Papá era huérfano de padre desde los 13 años y paraba poco y nada en su casa y fuera de las diez horas de trabajo, además de estudiar por las noches para tenedor de libros (contador), el resto del tiempo vivía en los 36 billares, famoso café abierto en Avenida de Mayo al 1200, barrio de Monserrat en 1894 compitiendo con el café Tortoni abierto en 1858. En ambos se celebraban los torneos nacionales y de la ciudad. Entre los cientos de cafés, cantinas, bares y confiterías, transcurre la vida barrial inclusive a pesar del paso del tiempo. Siguen siendo un templo de sueños, de confesiones y de chamuyo donde se arregla el mundo en cada vuelta de cafés express.

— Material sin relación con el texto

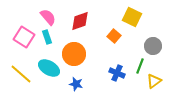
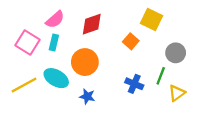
pink semicircle: (48, 17) -> (55, 20), turned 90
cyan rectangle: (47, 37) -> (54, 42), turned 32
yellow line: (21, 74) -> (24, 85), turned -70

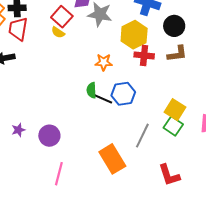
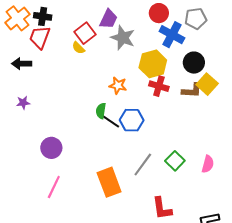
yellow square: (175, 110) -> (207, 84), moved
purple star: (18, 130) -> (23, 103), moved

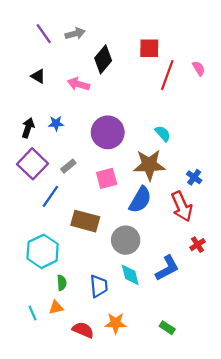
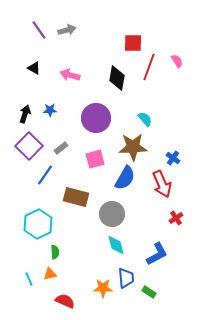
black diamond: (103, 59) -> (117, 78), moved, turned -30
blue L-shape: (167, 268) -> (157, 254), moved
blue trapezoid: (99, 286) -> (126, 278), moved
red semicircle: (83, 330) -> (65, 301), moved

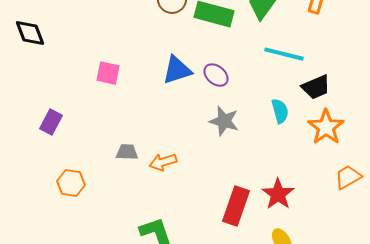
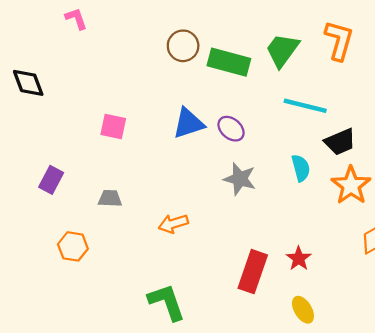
gray trapezoid: (127, 152) -> (110, 198), moved
red star: (278, 194) -> (299, 258), size x0.7

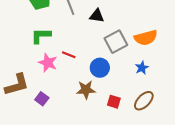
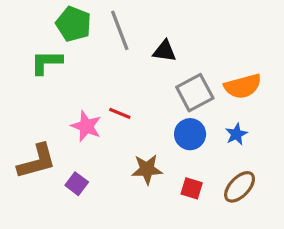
green L-shape: (41, 36) -> (46, 62), moved
blue circle: (100, 68) -> (190, 134), moved

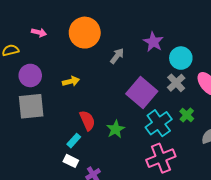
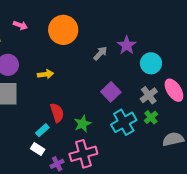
gray arrow: (117, 56) -> (100, 53), moved
gray cross: (176, 83) -> (149, 95), moved
purple square: (142, 92) -> (111, 92), size x0.7
pink cross: (161, 158) -> (83, 154), moved

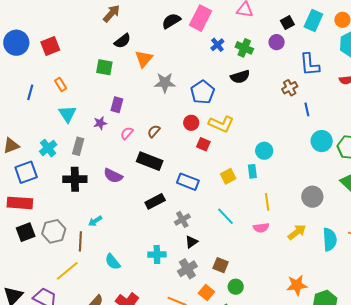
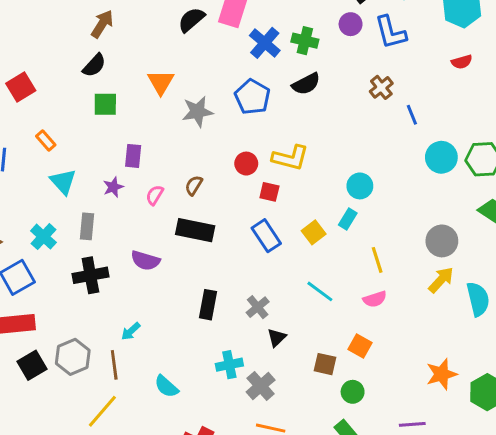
black semicircle: (122, 41) -> (94, 65), moved
blue cross: (217, 45) -> (265, 43), size x1.5
blue L-shape: (310, 64) -> (391, 32), moved
blue pentagon: (202, 92) -> (252, 97), moved
cyan rectangle: (252, 171) -> (348, 219), turned 48
blue rectangle: (188, 182) -> (266, 236), moved, turned 45
black rectangle: (155, 201) -> (208, 305), moved, turned -42
yellow arrow: (297, 232) -> (441, 280), moved
gray cross: (187, 269) -> (261, 386), moved
orange square: (206, 293) -> (360, 346), moved

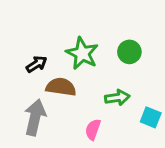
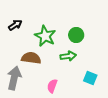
black arrow: (37, 64) -> (15, 25), moved
green arrow: (117, 98) -> (68, 56), moved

El viejo consideraba al café una pérdida de tiempo, a los caballos de carreras un gasto innecesario y a los naipes y al póquer generadores de delincuencia. Su tiempo libre era para el fútbol y dentro del mismo para River Plate. Me inculcó todo eso menos el amor por River, ya que me dejó la libertad de ser un sufrido fana de la Academia Racing Club. Pero lo del billar se me hacía difícil digerirlo porque hacia 1922 fue subcampeón porteño de segunda categoría.

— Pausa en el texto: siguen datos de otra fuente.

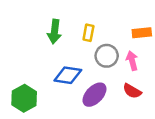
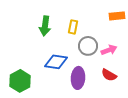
orange rectangle: (142, 33) -> (117, 16), moved
pink arrow: (132, 61) -> (109, 50), turned 84
purple ellipse: (94, 95) -> (78, 78), turned -40

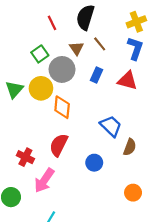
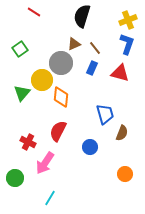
red line: (52, 23) -> (34, 12), moved, turned -32
brown line: (100, 44) -> (95, 48), moved
brown triangle: (76, 48) -> (74, 44), turned 40
green square: (40, 54) -> (20, 49), moved
green triangle: (14, 89) -> (22, 93), moved
blue trapezoid: (111, 126) -> (105, 114), turned 30

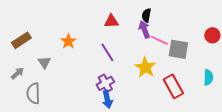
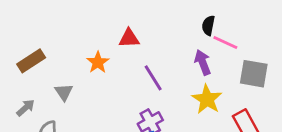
red triangle: (111, 21) -> (129, 38), moved
purple arrow: (144, 29) -> (203, 62), moved
pink line: (159, 40) -> (225, 43), moved

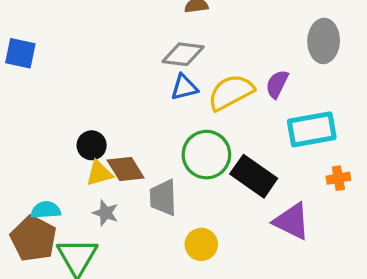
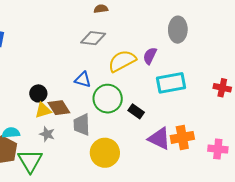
blue triangle: (184, 87) -> (83, 80), moved, turned 30
black rectangle: (254, 176) -> (136, 111), size x0.6
orange cross: (338, 178) -> (182, 137), moved, size x1.6
yellow circle: (201, 244) -> (105, 153), size x1.5

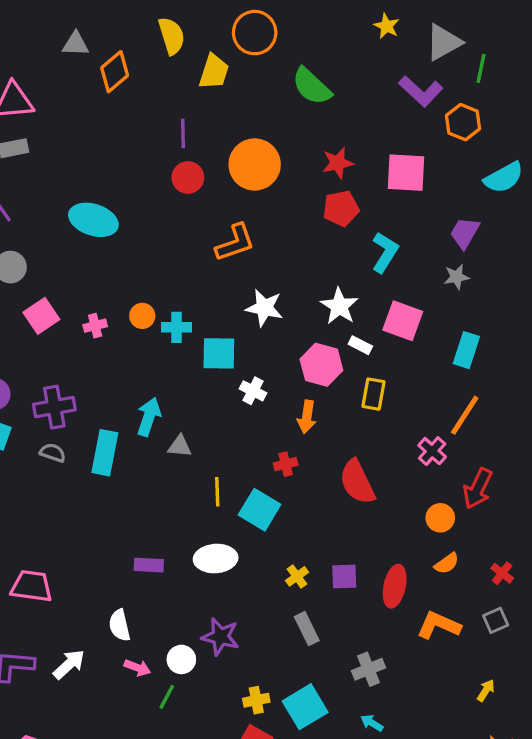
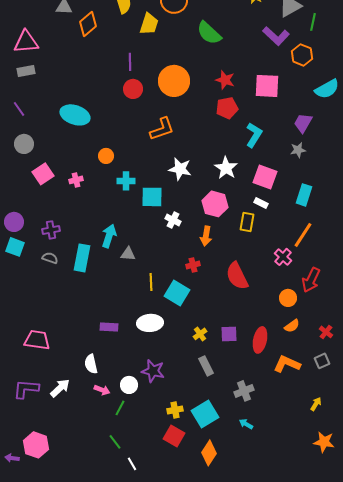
red star: (338, 163) -> (225, 80), turned 30
orange circle: (142, 316) -> (106, 156), moved
white rectangle: (360, 345) -> (261, 203), moved
purple cross: (54, 407) -> (51, 230), size x0.7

En un desgraciado instante le aceptó el desafío mi abuelo Manuel, un gallego que pensaba que lo iba a desbancar del trono que entonces ocupaba. Nadie supo decirme por qué surgió el encuentro, lo cierto es que papá dejó al abuelo zapatero (sin tantos a favor, le ganó 21 a 0).


Como el viejo desde pequeño comía en casa de la abuela Dolores toda vez que podía y cuando el abuelo Manuel no estaba, a partir del evento billarístico el abuelo le pegó una cachetada a mi vieja y le prohibió ver a mi padre y lo exilió sin piedad.

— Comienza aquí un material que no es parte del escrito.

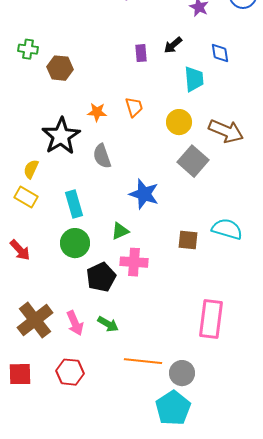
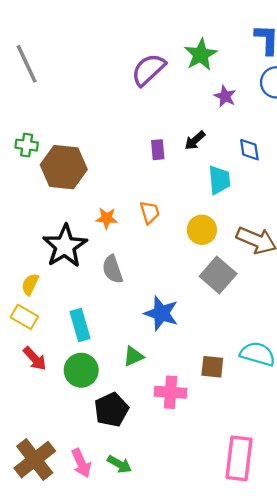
brown hexagon: (60, 68) -> (64, 167), size x1.5
red arrow: (20, 250) -> (35, 359), moved
pink cross: (134, 262) -> (171, 392), moved

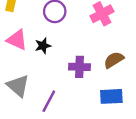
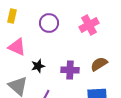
black star: (43, 46) -> (38, 66), moved

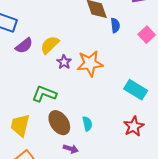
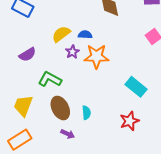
blue semicircle: (115, 25) -> (85, 35), moved, turned -88
purple semicircle: (24, 46) -> (27, 55), moved

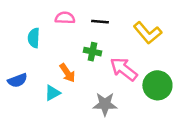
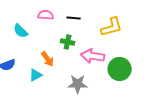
yellow L-shape: (147, 33) -> (112, 27), turned -65
cyan semicircle: (34, 38) -> (21, 31), turned -49
pink arrow: (124, 69) -> (93, 56), turned -30

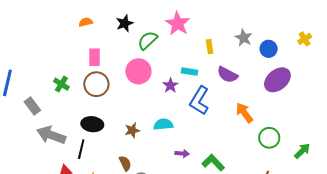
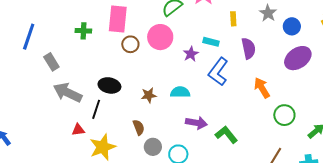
pink rectangle: (95, 57) -> (118, 19), size x1.5
purple semicircle: (227, 75) -> (249, 48), turned -135
green cross: (61, 84) -> (83, 31), moved, turned -35
brown circle: (96, 84) -> (130, 44), moved, size x0.7
purple arrow: (182, 153) -> (196, 123), size x1.5

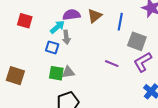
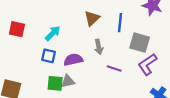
purple semicircle: (71, 15) -> (73, 60), moved
gray arrow: (66, 37) -> (99, 47), moved

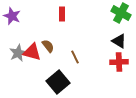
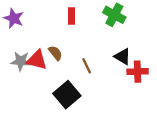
green cross: (121, 13) -> (114, 15), moved
black triangle: (119, 41) -> (122, 56), moved
gray star: (18, 53) -> (21, 61), turned 30

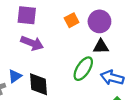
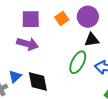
purple square: (27, 15) -> (31, 19), moved

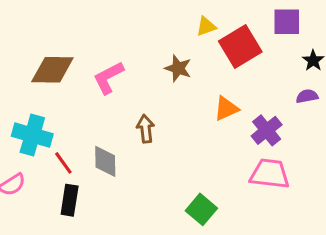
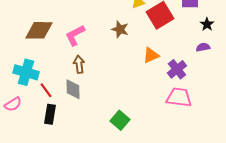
brown arrow: (146, 129) -> (79, 64), moved
green square: (201, 209) -> (120, 120), moved

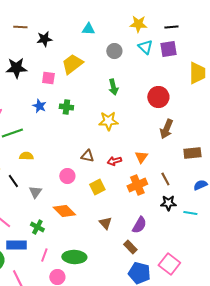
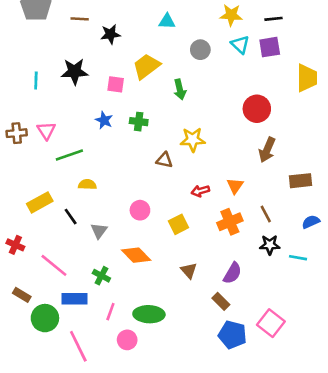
green arrow: (113, 87) -> (180, 89), moved
brown triangle: (87, 156) -> (164, 160), moved

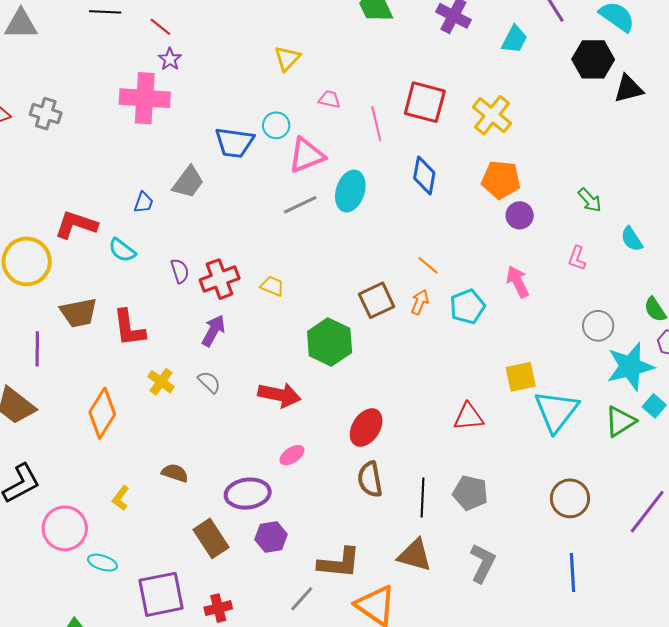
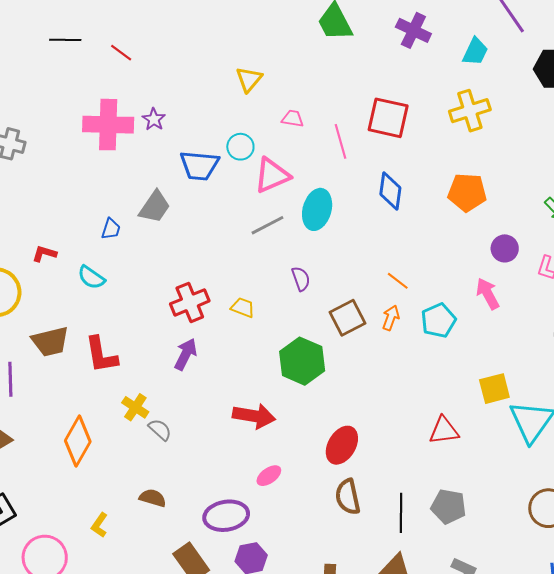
purple star: (170, 59) -> (154, 119), moved
yellow cross: (492, 115) -> (470, 111), moved, turned 36
purple circle: (520, 215) -> (505, 248), moved
red L-shape: (76, 225) -> (44, 254), size x0.6
purple semicircle: (180, 271) -> (301, 279), moved
gray semicircle: (209, 382) -> (160, 430), moved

Mamá lloraba sin cesar y al cabo de un tiempo prudencial mi viejo fue a la Casa de remates Bullrich donde el abuelo era mayordomo, para ofrecerle la revancha, con el argumento de que entre caballeros se imponía un desquite, como se estilaba entre los grandes. El abuelo aceptó para la noche siguiente con el objeto de invitar a sus compañeros y jefes de la Casa Bullrich donde el abuelo trabajaba y en los 36 billares, ante un público que desbordaba el local, esta vez el que casi quedó zapatero fue mi viejo. Perdió por 21 a 4.
Retornó a la casa de los Rey y dos años después se casaba con mamá. Nunca se sabe por cuál esquina van a llegar los designios de Dios. Por eso yo le decía a mi hermana Dedée que éramos producto de una fingida derrota en una partida de billar.